[Dataset records]
########
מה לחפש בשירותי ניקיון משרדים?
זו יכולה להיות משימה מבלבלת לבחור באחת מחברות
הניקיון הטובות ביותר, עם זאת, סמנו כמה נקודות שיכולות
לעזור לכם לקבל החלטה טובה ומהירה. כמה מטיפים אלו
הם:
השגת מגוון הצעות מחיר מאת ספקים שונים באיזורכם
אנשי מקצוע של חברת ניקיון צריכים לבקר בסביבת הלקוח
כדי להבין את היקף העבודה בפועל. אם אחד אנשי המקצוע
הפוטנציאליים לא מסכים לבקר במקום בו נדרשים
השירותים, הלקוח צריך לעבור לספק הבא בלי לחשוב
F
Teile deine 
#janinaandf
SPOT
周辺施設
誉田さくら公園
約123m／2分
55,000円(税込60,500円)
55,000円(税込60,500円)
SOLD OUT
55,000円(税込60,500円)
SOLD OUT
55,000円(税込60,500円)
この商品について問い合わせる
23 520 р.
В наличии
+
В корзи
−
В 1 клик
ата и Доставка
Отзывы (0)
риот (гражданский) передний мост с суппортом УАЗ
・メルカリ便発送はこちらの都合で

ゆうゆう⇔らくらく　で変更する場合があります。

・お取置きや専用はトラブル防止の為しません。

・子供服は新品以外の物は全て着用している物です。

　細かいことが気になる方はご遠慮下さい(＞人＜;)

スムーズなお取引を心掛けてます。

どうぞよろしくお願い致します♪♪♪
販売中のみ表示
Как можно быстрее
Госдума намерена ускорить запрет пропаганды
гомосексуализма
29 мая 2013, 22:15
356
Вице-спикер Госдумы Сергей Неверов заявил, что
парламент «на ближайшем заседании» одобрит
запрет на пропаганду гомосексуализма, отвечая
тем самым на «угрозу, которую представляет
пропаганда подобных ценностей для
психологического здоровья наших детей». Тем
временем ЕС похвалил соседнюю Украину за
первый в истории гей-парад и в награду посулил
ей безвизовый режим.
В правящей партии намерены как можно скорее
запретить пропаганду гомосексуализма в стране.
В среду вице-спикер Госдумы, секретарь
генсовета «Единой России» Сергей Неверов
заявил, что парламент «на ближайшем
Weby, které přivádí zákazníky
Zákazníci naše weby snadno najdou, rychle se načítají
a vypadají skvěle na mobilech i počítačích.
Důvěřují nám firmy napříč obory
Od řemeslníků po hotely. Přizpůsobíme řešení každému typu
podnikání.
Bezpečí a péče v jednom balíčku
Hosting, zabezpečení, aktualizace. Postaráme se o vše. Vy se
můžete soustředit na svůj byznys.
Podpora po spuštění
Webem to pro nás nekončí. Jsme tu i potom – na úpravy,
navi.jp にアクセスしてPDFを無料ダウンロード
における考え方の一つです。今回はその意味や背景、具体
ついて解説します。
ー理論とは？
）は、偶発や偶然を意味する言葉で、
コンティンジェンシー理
########
Could you copy every line in the records that holds "ближайшем"?

парламент «на ближайшем заседании» одобрит
заявил, что парламент «на ближайшем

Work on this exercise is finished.